-- AVAILABLE RECORDS follows --

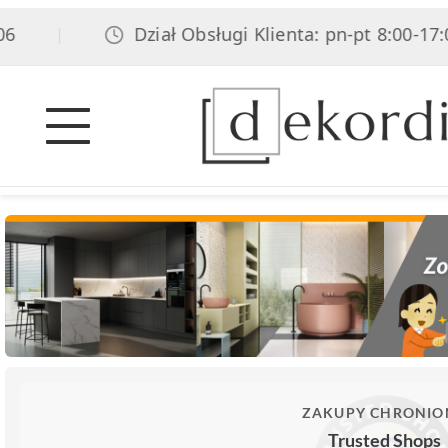
Dział Obsługi Klienta: pn-pt 8:00-17:00, s
|
ZAKUPY CHRONIO
Trusted Shops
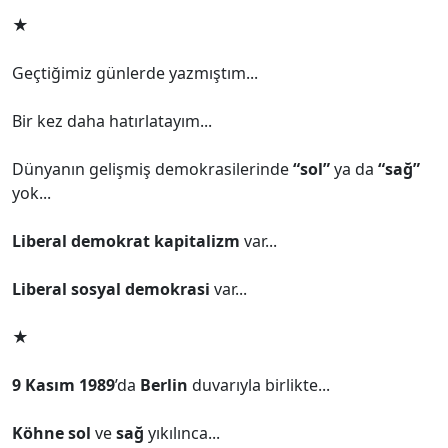
★
Geçtiğimiz günlerde yazmıştım...
Bir kez daha hatırlatayım...
Dünyanın gelişmiş demokrasilerinde
“sol”
ya da
“sağ”
yok...
Liberal demokrat kapitalizm
var...
Liberal sosyal demokrasi
var...
★
9 Kasım 1989
’da
Berlin
duvarıyla birlikte...
Köhne sol
ve
sağ
yıkılınca...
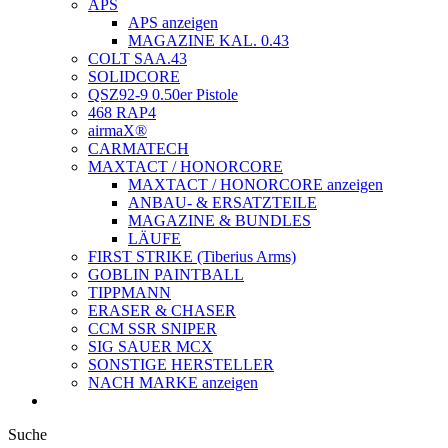
APS
APS anzeigen
MAGAZINE KAL. 0.43
COLT SAA.43
SOLIDCORE
QSZ92-9 0.50er Pistole
468 RAP4
airmaX®
CARMATECH
MAXTACT / HONORCORE
MAXTACT / HONORCORE anzeigen
ANBAU- & ERSATZTEILE
MAGAZINE & BUNDLES
LÄUFE
FIRST STRIKE (Tiberius Arms)
GOBLIN PAINTBALL
TIPPMANN
ERASER & CHASER
CCM SSR SNIPER
SIG SAUER MCX
SONSTIGE HERSTELLER
NACH MARKE anzeigen
Suche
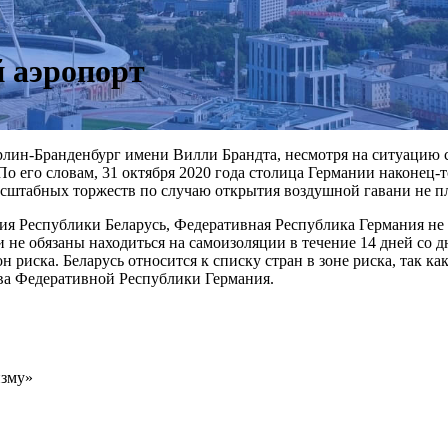
 аэропорт
лин-Бранденбург имени Вилли Брандта, несмотря на ситуацию с
 его словам, 31 октября 2020 года столица Германии наконец-то
асштабных торжеств по случаю открытия воздушной гавани не п
я Республики Беларусь, Федеративная Республика Германия не в
 обязаны находиться на самоизоляции в течение 14 дней со дня
 риска. Беларусь относится к списку стран в зоне риска, так к
тва Федеративной Республики Германия.
изму»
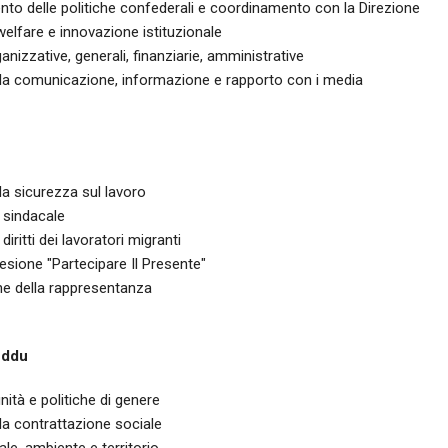
to delle politiche confederali e coordinamento con la Direzione
 welfare e innovazione istituzionale
ganizzative, generali, finanziarie, amministrative
ella comunicazione, informazione e rapporto con i media
lla sicurezza sul lavoro
sindacale
 diritti dei lavoratori migranti
sione "Partecipare Il Presente"
ne della rappresentanza
eddu
nità e politiche di genere
lla contrattazione sociale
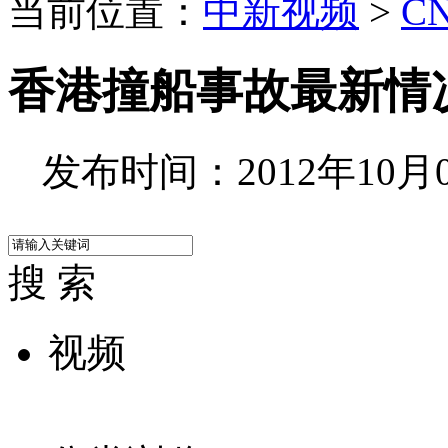
当前位置：
中新视频
>
C
香港撞船事故最新情
发布时间：2012年10月03
搜 索
视频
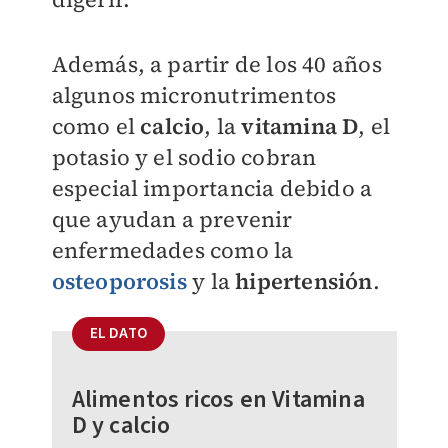
Además, a partir de los 40 años
algunos micronutrimentos
como el
calcio
, la
vitamina D
, el
potasio y el sodio cobran
especial importancia debido a
que ayudan a prevenir
enfermedades como la
osteoporosis
y la
hipertensión
.
EL DATO
Alimentos ricos en Vitamina
D y calcio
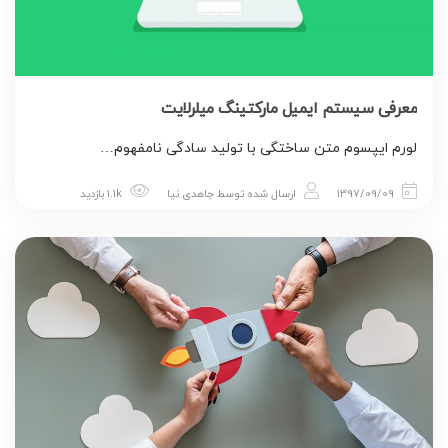
معرفی سیستم ایمیل مارکتینگ میلرلایت
لورم ایپسوم متن ساختگی با تولید سادگی نامفهوم…
1397/09/09
ارسال شده توسط
جاهدی نیا
1.1k بازدید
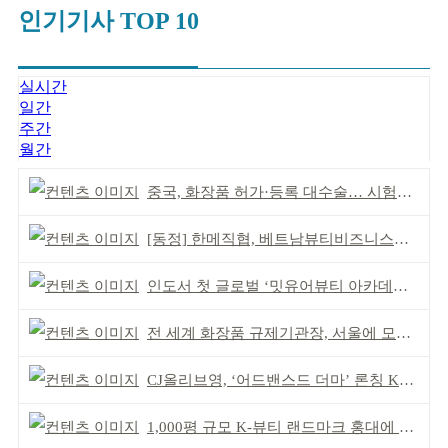
인기기사 TOP 10
실시간
일간
주간
월간
중국, 화장품 허가·등록 대수술… 시험자료 공용 허용
[동정] 한메직협, 베트남뷰티비즈니스협회와 MOU
인도서 첫 글로벌 ‘밋유어뷰티 아카데미’ 출범
전 세계 화장품 규제기관장, 서울에 모인다
CJ올리브영, ‘어드밴스드 더마’ 론칭 K더마 육성 박차
1,000평 규모 K-뷰티 랜드마크 홍대에 뜬다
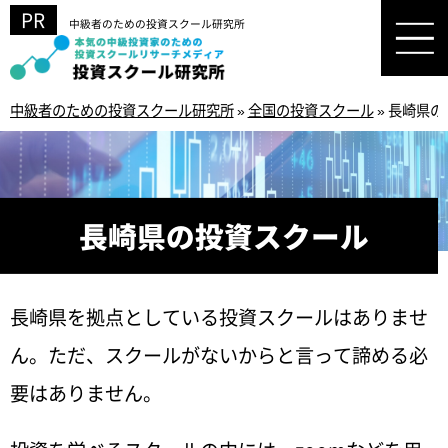
中級者のための投資スクール研究所
中級者のための投資スクール研究所
»
全国の投資スクール
»
長崎県の
長崎県の投資スクール
長崎県を拠点としている投資スクールはありませ
ん。ただ、スクールがないからと言って諦める必
要はありません。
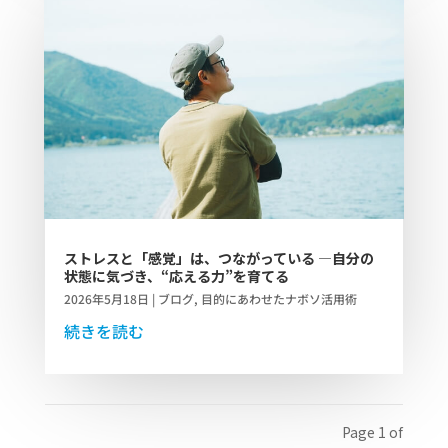
ストレスと「感覚」は、つながっている ―自分の
状態に気づき、“応える力”を育てる
2026年5月18日
|
ブログ
,
目的にあわせたナボソ活用術
続きを読む
Page 1 of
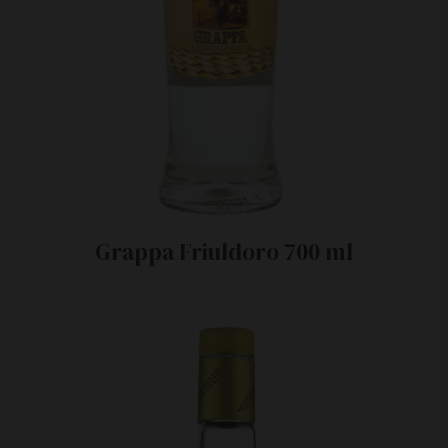
Grappa Friuldoro 700 ml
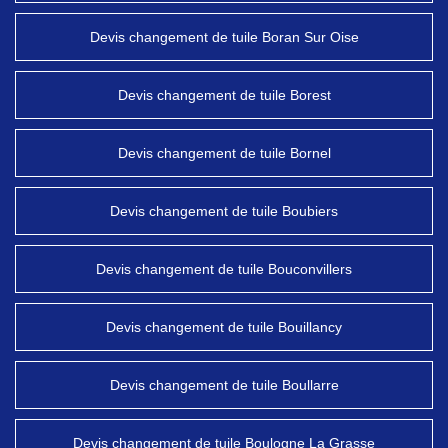
Devis changement de tuile Boran Sur Oise
Devis changement de tuile Borest
Devis changement de tuile Bornel
Devis changement de tuile Boubiers
Devis changement de tuile Bouconvillers
Devis changement de tuile Bouillancy
Devis changement de tuile Boullarre
Devis changement de tuile Boulogne La Grasse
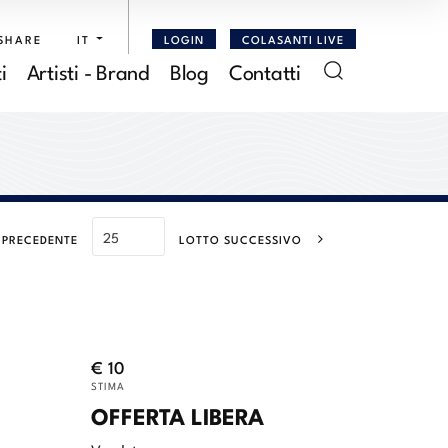
SHARE
IT
LOGIN
COLASANTI LIVE
i
Artisti - Brand
Blog
Contatti
 PRECEDENTE
LOTTO SUCCESSIVO
€ 10
STIMA
OFFERTA LIBERA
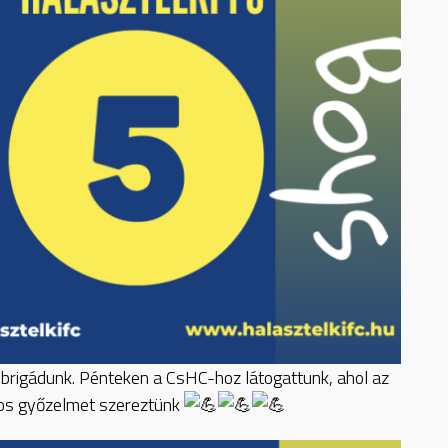
 brigádunk. Pénteken a CsHC-hoz látogattunk, ahol az
ztos győzelmet szereztünk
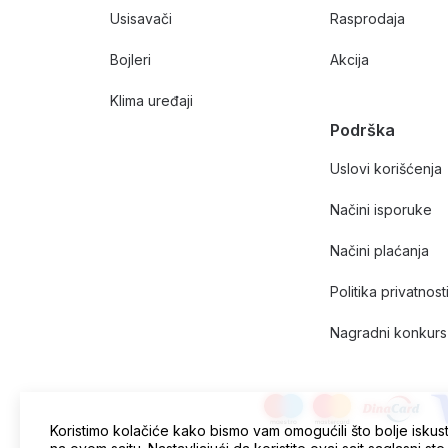
Usisavači
Rasprodaja
Bojleri
Akcija
Klima uređaji
Podrška
Uslovi korišćenja
Načini isporuke
Načini plaćanja
Politika privatnost
Nagradni konkurs 
Koristimo kolačiće kako bismo vam omogućili što bolje iskus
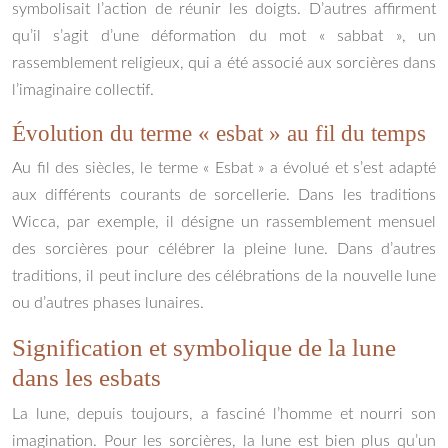
symbolisait l’action de réunir les doigts. D’autres affirment
qu’il s’agit d’une déformation du mot « sabbat », un
rassemblement religieux, qui a été associé aux sorcières dans
l’imaginaire collectif.
Évolution du terme « esbat » au fil du temps
Au fil des siècles, le terme « Esbat » a évolué et s’est adapté
aux différents courants de sorcellerie. Dans les traditions
Wicca, par exemple, il désigne un rassemblement mensuel
des sorcières pour célébrer la pleine lune. Dans d’autres
traditions, il peut inclure des célébrations de la nouvelle lune
ou d’autres phases lunaires.
Signification et symbolique de la lune
dans les esbats
La lune, depuis toujours, a fasciné l’homme et nourri son
imagination. Pour les sorcières, la lune est bien plus qu’un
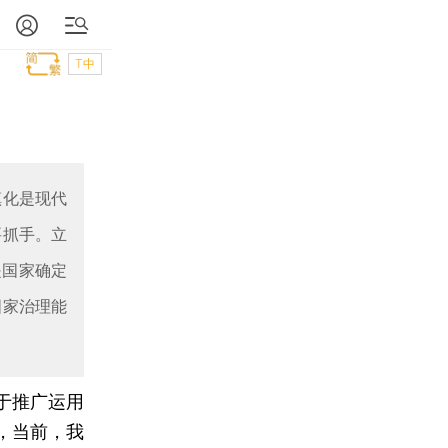
T中
镇化是现代
要抓手。立
是国家确定
国家治理能
于推广运用
，当前，我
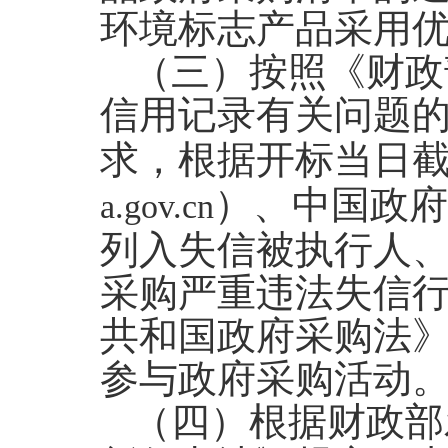
环境标志产品采用
（三）按照《财政
信用记录有关问题
求，根据开标当日截
）、中国政府
a.gov.cn
列入失信被执行人
采购严重违法失信
共和国政府采购法
参与政府采购活动
（四）根据财政部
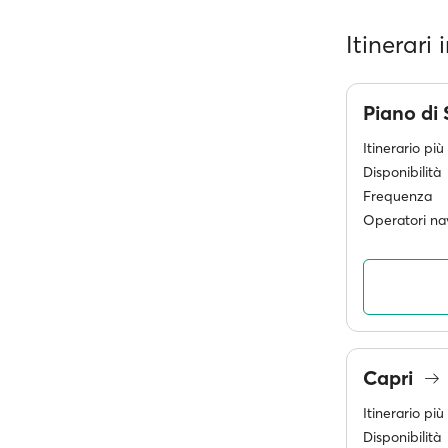
Itinerari
Piano di
Itinerario pi
Disponibilità
Frequenza
Operatori nav
Capri
Itinerario pi
Disponibilità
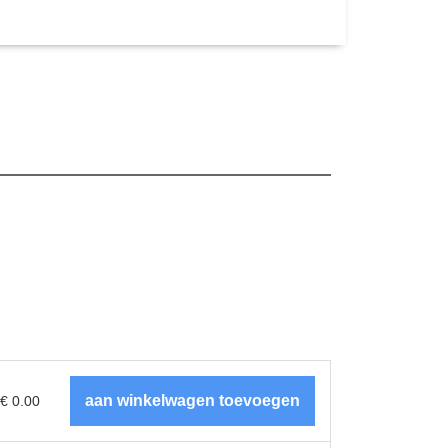
€
0.00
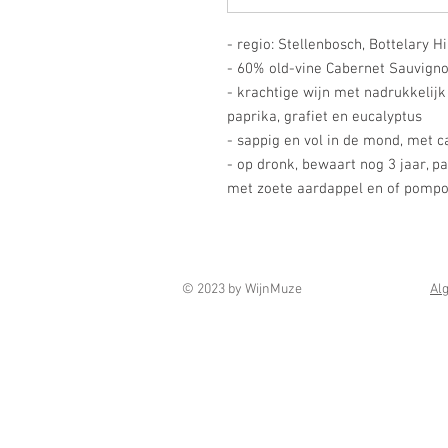
- regio: Stellenbosch, Bottelary Hi
- 60% old-vine Cabernet Sauvigno
- krachtige wijn met nadrukkelijk
paprika, grafiet en eucalyptus
- sappig en vol in de mond, met c
- op dronk, bewaart nog 3 jaar, pa
met zoete aardappel en of pompo
© 2023 by WijnMuze
Al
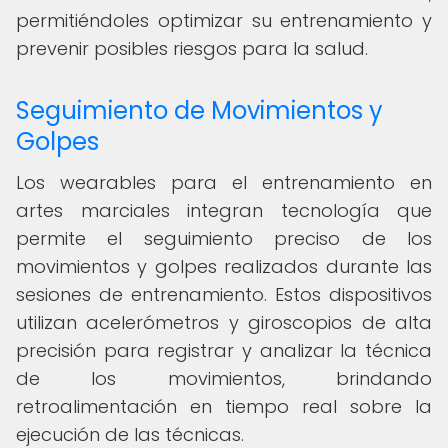
permitiéndoles optimizar su entrenamiento y
prevenir posibles riesgos para la salud.
Seguimiento de Movimientos y
Golpes
Los wearables para el entrenamiento en
artes marciales integran tecnología que
permite el seguimiento preciso de los
movimientos y golpes realizados durante las
sesiones de entrenamiento. Estos dispositivos
utilizan acelerómetros y giroscopios de alta
precisión para registrar y analizar la técnica
de los movimientos, brindando
retroalimentación en tiempo real sobre la
ejecución de las técnicas.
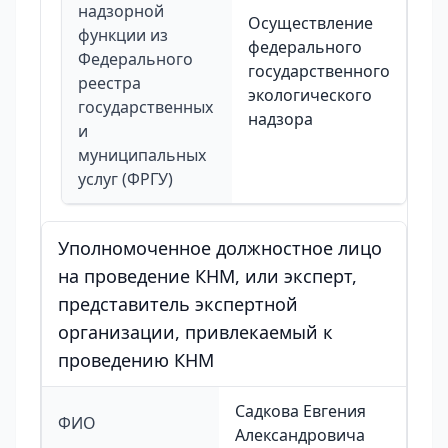
надзорной
Осуществление
функции из
федерального
Федерального
государственного
реестра
экологического
государственных
надзора
и
муниципальных
услуг (ФРГУ)
Уполномоченное должностное лицо
на проведение КНМ, или эксперт,
представитель экспертной
организации, привлекаемый к
проведению КНМ
Садкова Евгения
ФИО
Александровича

-- AVAILABLE RECORDS concluded --

Lines from the one holding "муниципальных" to the last line of the records: return these exactly, and only these.

муниципальных
услуг (ФРГУ)
Уполномоченное должностное лицо
на проведение КНМ, или эксперт,
представитель экспертной
организации, привлекаемый к
проведению КНМ
Садкова Евгения
ФИО
Александровича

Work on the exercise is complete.